About the SQL AI Assistant in CDW

Learn about the AI models and services that Hue uses to run the SQL AI Assistant and its limitations. Review what data is shared with the LLM models before you start using the SQL AI Assistant with Hue in Cloudera Data Warehouse (CDW).

A SQL AI Assistant has been integrated into Hue with the capability to leverage the power of Large Language Models (LLMs) for various SQL tasks. It helps you to create, edit, optimize, fix, and succinctly summarize queries using natural language and makes SQL development faster, easier, and less error-prone. Both Hive and Impala dialects are supported.

AI models and services that Hue uses

The SQL AI Assistant supports various LLMs and hosting services. The models run on cloud infrastructure, and the AI Assistant can be configured to use them remotely. Cloudera has tested with GPT running in Open AI, Microsoft Azure, and Amazon Bedrock. The following service-model combinations are supported:
Service Provider Model Model Versions
OpenAI OpenAI GPT
  • gpt-3.5-turbo
  • gpt-3.5-turbo-16k

Current GPT version is 3.5 turbo. You can configure GPT 4 for better results.

Microsoft Azure OpenAI GPT
  • gpt-3.5-turbo
  • gpt-3.5-turbo-16k
Amazon Bedrock Anthropic Claude
  • anthropic.claude-v1
  • anthropic.claude-v2

Newer models such as Claude 3 are not yet supported on CDW Private Cloud.

Amazon Bedrock Amazon Titan
  • amazon.titan-text-express-v1

The SQL AI Assistant uses a Retrieval Augmented Generation (RAG)-based architecture for augmenting results. It uses the sentence-transformer library for semantic search, and Hue can be configured with any of the pre-trained models for better multi-lingual support. By default, all-MiniLM-L6-v2 models are used.

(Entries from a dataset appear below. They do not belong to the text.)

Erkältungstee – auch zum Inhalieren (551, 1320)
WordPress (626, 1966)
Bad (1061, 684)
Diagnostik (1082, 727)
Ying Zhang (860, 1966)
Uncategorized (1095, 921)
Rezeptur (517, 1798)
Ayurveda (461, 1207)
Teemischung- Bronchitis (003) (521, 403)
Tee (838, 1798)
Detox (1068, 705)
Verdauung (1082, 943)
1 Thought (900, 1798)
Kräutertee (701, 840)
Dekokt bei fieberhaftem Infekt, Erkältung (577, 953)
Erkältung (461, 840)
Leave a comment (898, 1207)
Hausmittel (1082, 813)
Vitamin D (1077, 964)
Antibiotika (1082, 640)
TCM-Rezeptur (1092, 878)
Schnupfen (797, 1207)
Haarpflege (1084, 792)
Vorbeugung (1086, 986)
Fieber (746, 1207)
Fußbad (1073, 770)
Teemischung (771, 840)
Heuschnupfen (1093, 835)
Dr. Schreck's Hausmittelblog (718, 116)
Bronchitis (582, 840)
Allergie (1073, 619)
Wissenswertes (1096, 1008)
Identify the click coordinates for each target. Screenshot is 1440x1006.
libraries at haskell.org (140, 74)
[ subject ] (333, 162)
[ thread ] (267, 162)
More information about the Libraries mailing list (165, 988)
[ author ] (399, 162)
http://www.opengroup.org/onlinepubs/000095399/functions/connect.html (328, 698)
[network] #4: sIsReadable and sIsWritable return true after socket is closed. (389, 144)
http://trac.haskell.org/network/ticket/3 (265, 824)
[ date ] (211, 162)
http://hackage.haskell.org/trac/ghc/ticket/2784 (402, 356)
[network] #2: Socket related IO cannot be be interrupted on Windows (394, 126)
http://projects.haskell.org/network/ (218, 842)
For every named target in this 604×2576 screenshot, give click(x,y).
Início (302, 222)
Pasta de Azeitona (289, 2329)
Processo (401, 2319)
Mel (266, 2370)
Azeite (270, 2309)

Embedding Model Language Support
all-MiniLM-L6-v2 English
distiluse-base-multilingual-cased-v1 Arabic, Chinese, Dutch, English, French, German, Italian, Korean, Polish, Portuguese, Russian, Spanish, and Turkish.

What data is shared with the LLM models

The following details are shared with the LLMs:

  • Everything that a user inputs
  • Dialect in use
  • Table details such as table name, column names, column data types and related keys, partitions, and constraints that the logged-in user has access to.
  • Three sample rows from the tables (as per the best practices specified in Evaluating the Text-to-SQL Capabilities of Large Language Models)

Limitations

Non-deterministic nature
LLMs are non-deterministic, which means you cannot guarantee the same output for the same input every time, and it can lead to different responses to similar queries.
Ambiguity
LLMs may struggle to handle ambiguous queries or contexts. SQL queries often rely on specific and unambiguous language, but LLMs can misinterpret or generate ambiguous SQL queries, leading to incorrect results.
Hallucinations
In the context of LLMs, hallucination refers to a phenomenon where these models generate text or responses that are incorrect, nonsensical, or fabricated. Occasionally you might see incorrect identifiers or literals in the response.